Planning a usable website: A three-step guide
(Page 1 of 4 )
A website is like an information flow, with you as the provider and your site visitors as the receivers of the information. If you don't plan your website with this in mind right from the start, you could find yourself with a brand new website that solves all your immediate needs... but not those of your site visitors.
Clicking away from your website has never been easier for Internet users. There are about 35 million websites competing with yours on the Internet (source: http://www.zooknic.com/Domains/counts.html). Search engine results are becoming better and better and Internet connection speeds faster and faster - finding one of your competitors' websites is now very quick and very easy.
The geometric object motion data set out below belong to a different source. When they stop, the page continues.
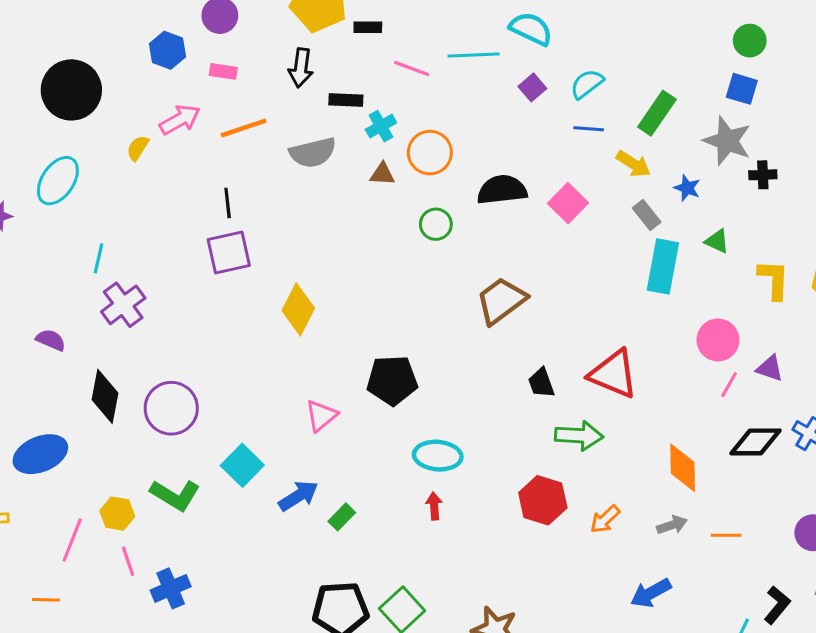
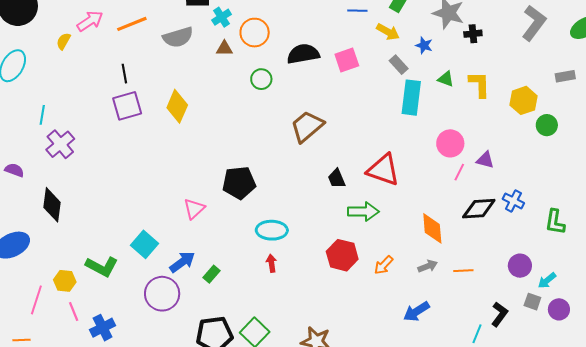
pink square: (568, 203) -> (347, 60), turned 30
yellow L-shape: (774, 279) -> (479, 84), moved
yellow diamond: (298, 309) -> (177, 106), moved
purple circle: (171, 408) -> (162, 294), moved

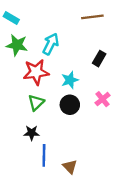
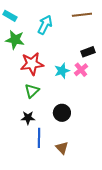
cyan arrow: (51, 44) -> (45, 25), moved
black rectangle: (99, 59) -> (88, 52), turned 40
pink cross: (102, 99) -> (81, 70), moved
black circle: (70, 105) -> (62, 113), moved

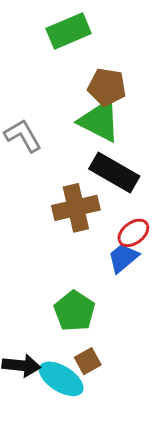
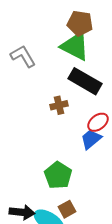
brown cross: (76, 208) -> (59, 105), size x0.6

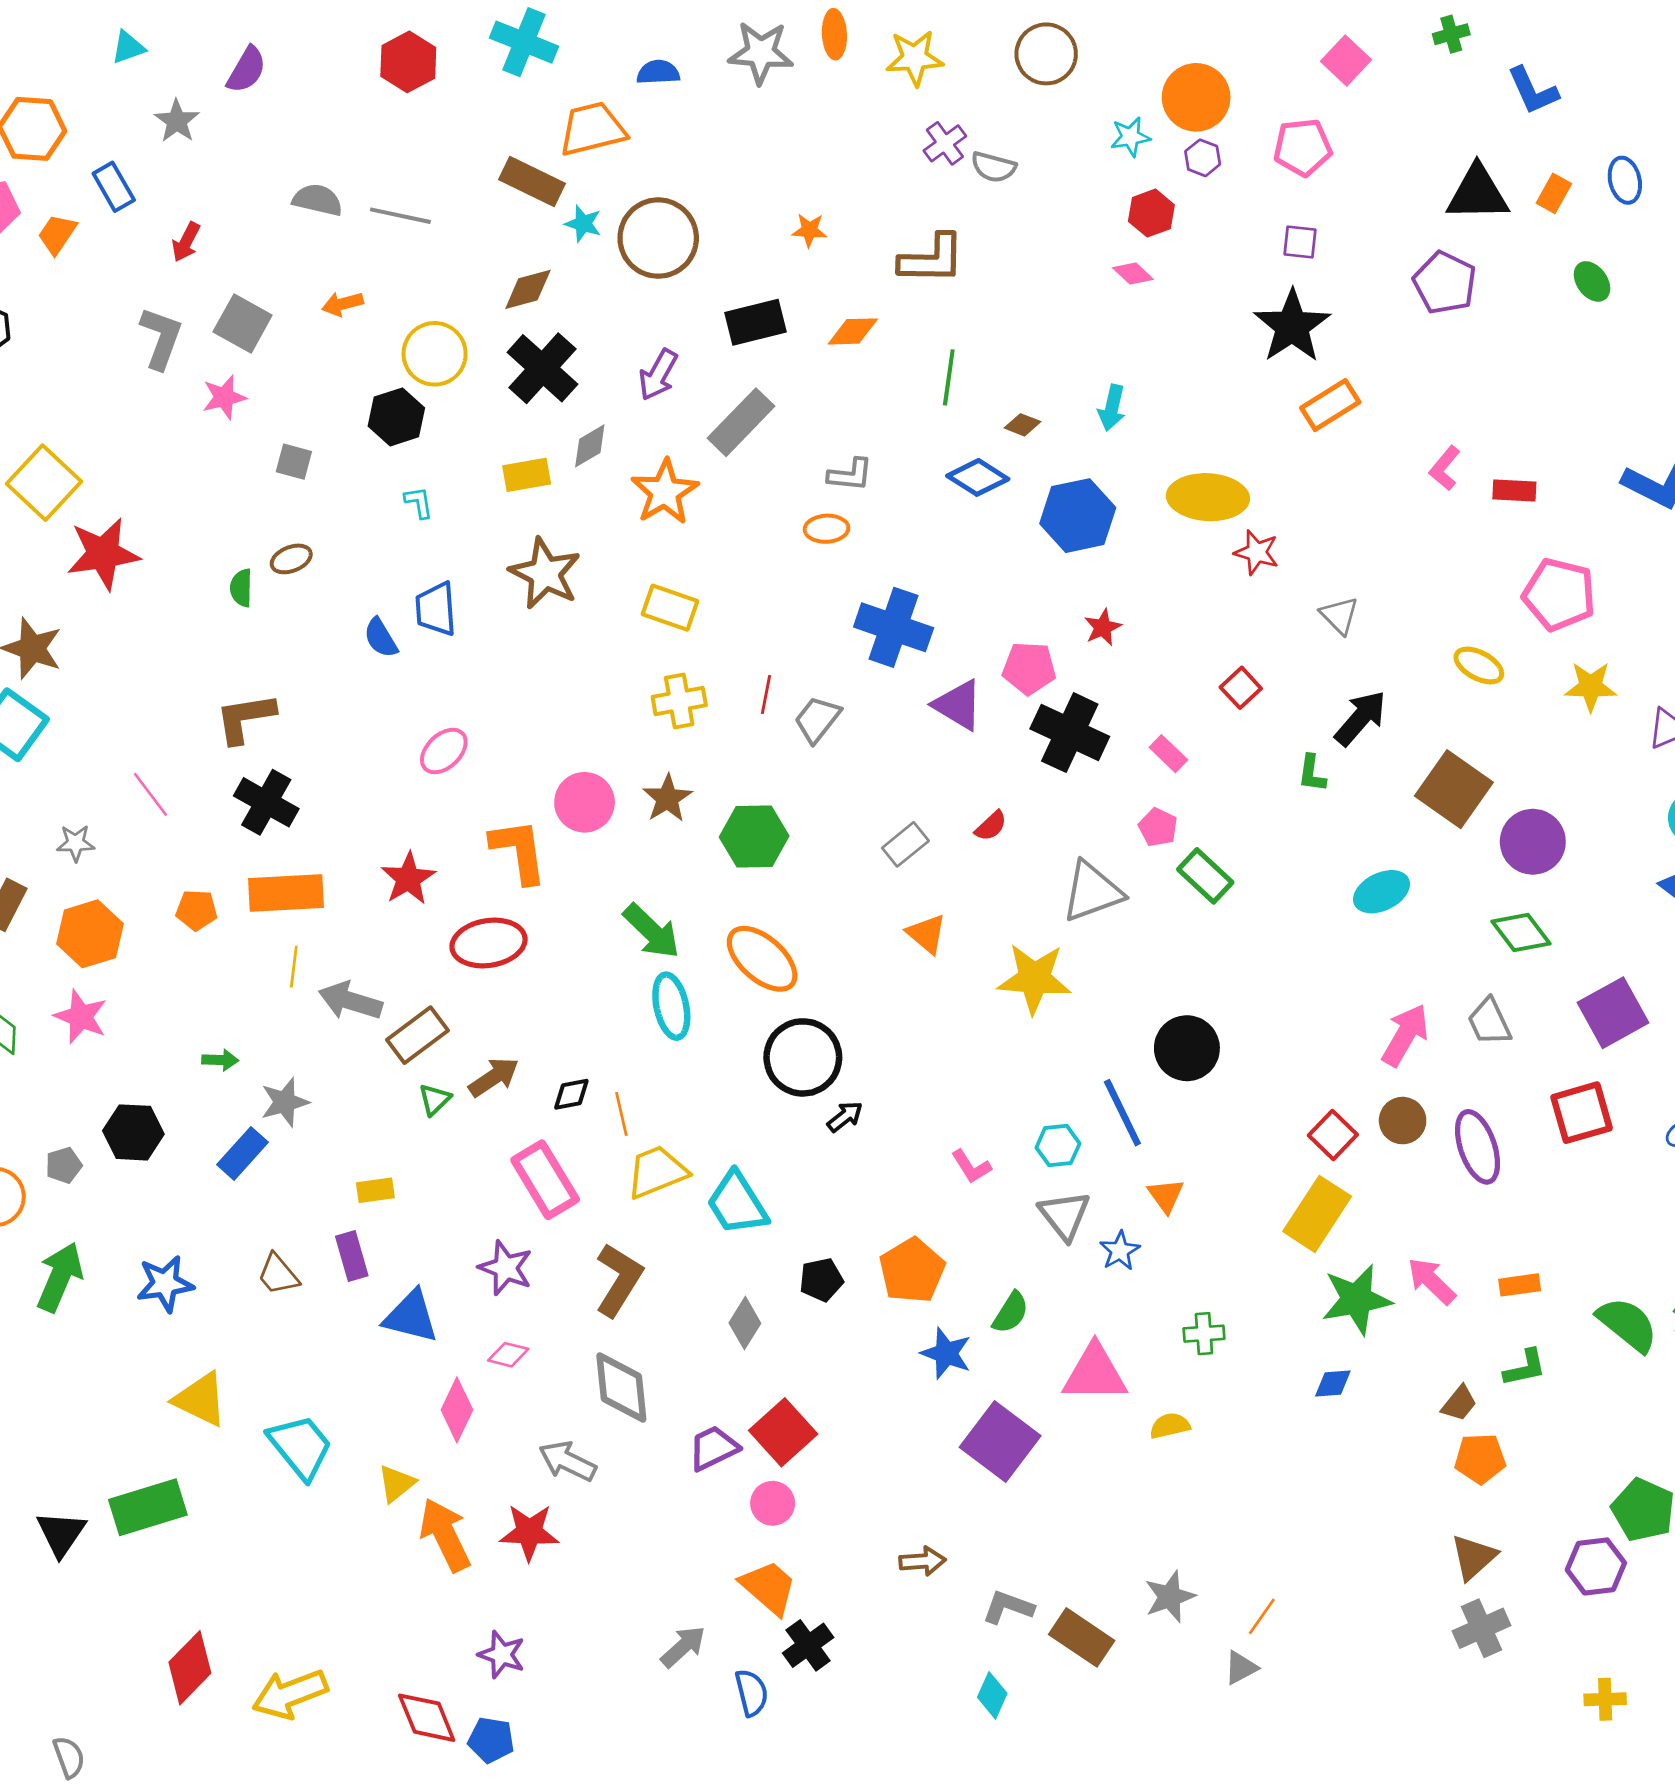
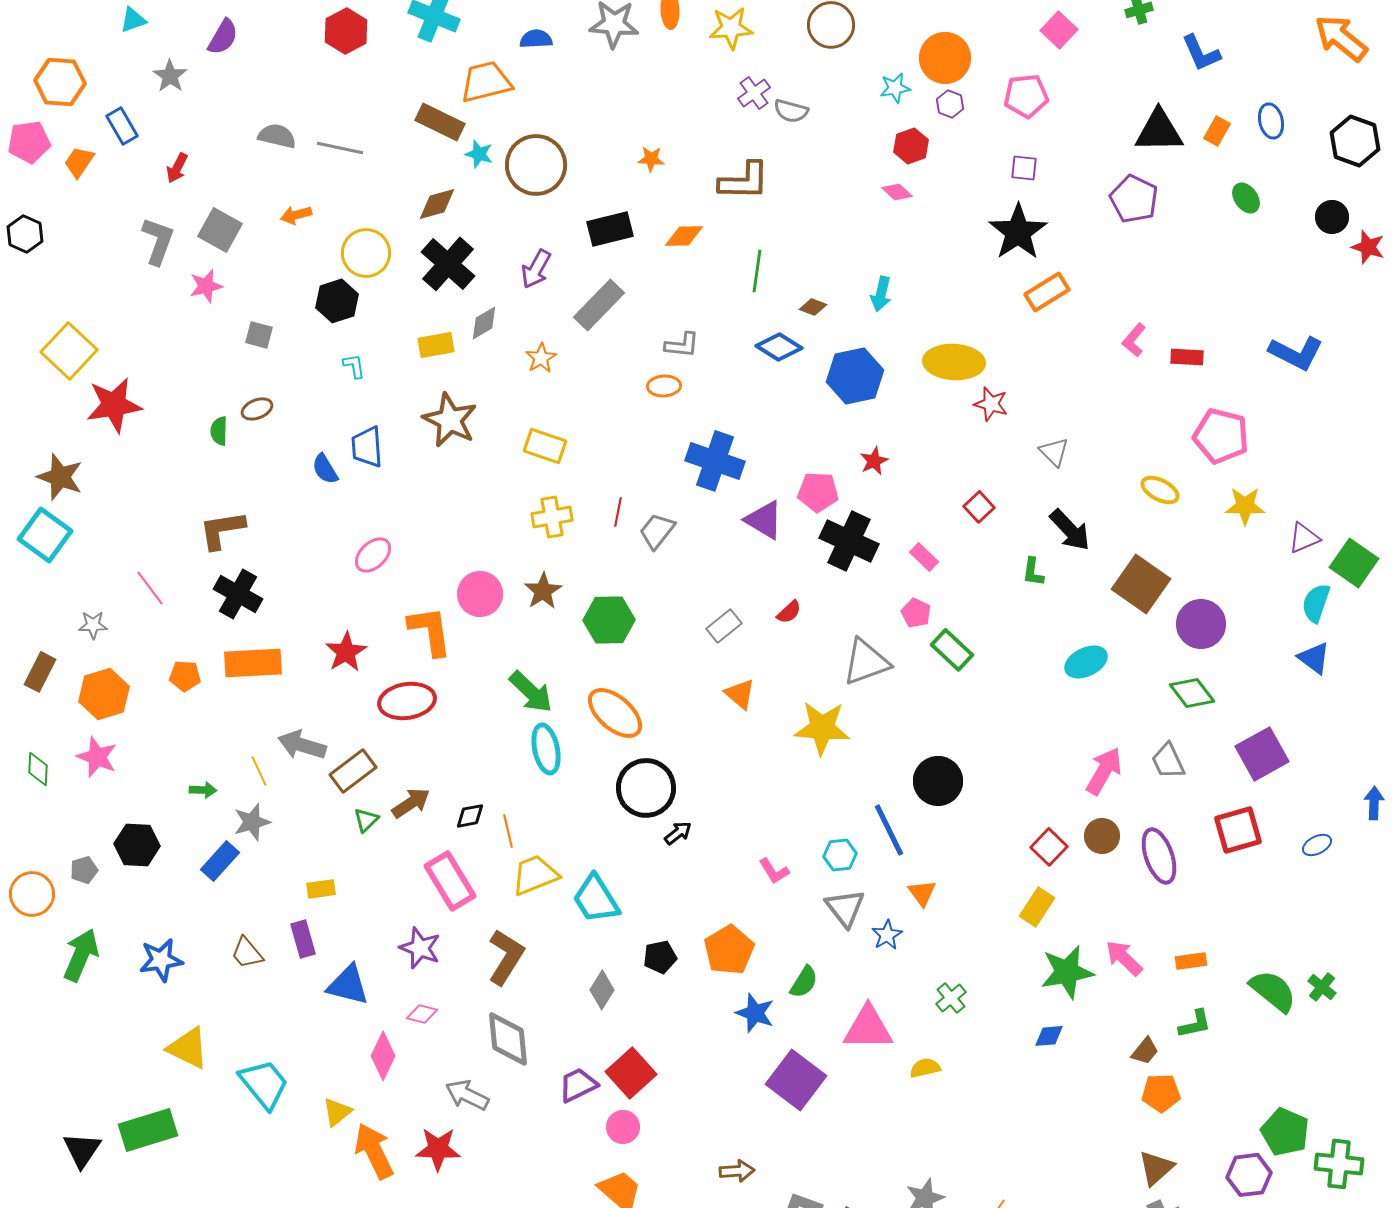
orange star: (665, 492) -> (541, 358), size x0.6
black arrow: (1360, 718) -> (1070, 530), turned 96
yellow line: (294, 967) -> (259, 771), moved, turned -32
yellow rectangle: (1317, 1214) -> (1037, 907), size x0.7
green cross: (1204, 1334) -> (951, 998), turned -36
1. Work out your site visitors' immediate needs
Your website has to provide information that fulfills the immediate needs of your site visitors. This is the fundamental principle behind usable website design, so let's repeat it one more time: Your website has to provide information that fulfills the immediate needs of your site visitors.
OK, now we've got that straight, we come up against a problem: Your goals for the website are probably different to the immediate needs of your site visitors. Oh dear.
Let's illustrate this problem, and its solution, with the example of a web design company's website. Their immediate goal is to get visitors to contact them and ultimately commission them to do some web development work. Their site visitors are probably interested in getting web development work done (if not, why are they on this website?), but it's unlikely that this is their immediate need when they arrive at the website.
The immediate needs of the site visitors' are probably to answer questions like:
Can I trust them?
Are they any good at what they do?
Will they get the job done?
Before the website begins to sell to its site visitors, it has to answer their questions and put their fears to rest. This is fundamentally important, so one more time: Before the website begins to sell to its site visitors, it has to answer their questions and put their fears to rest.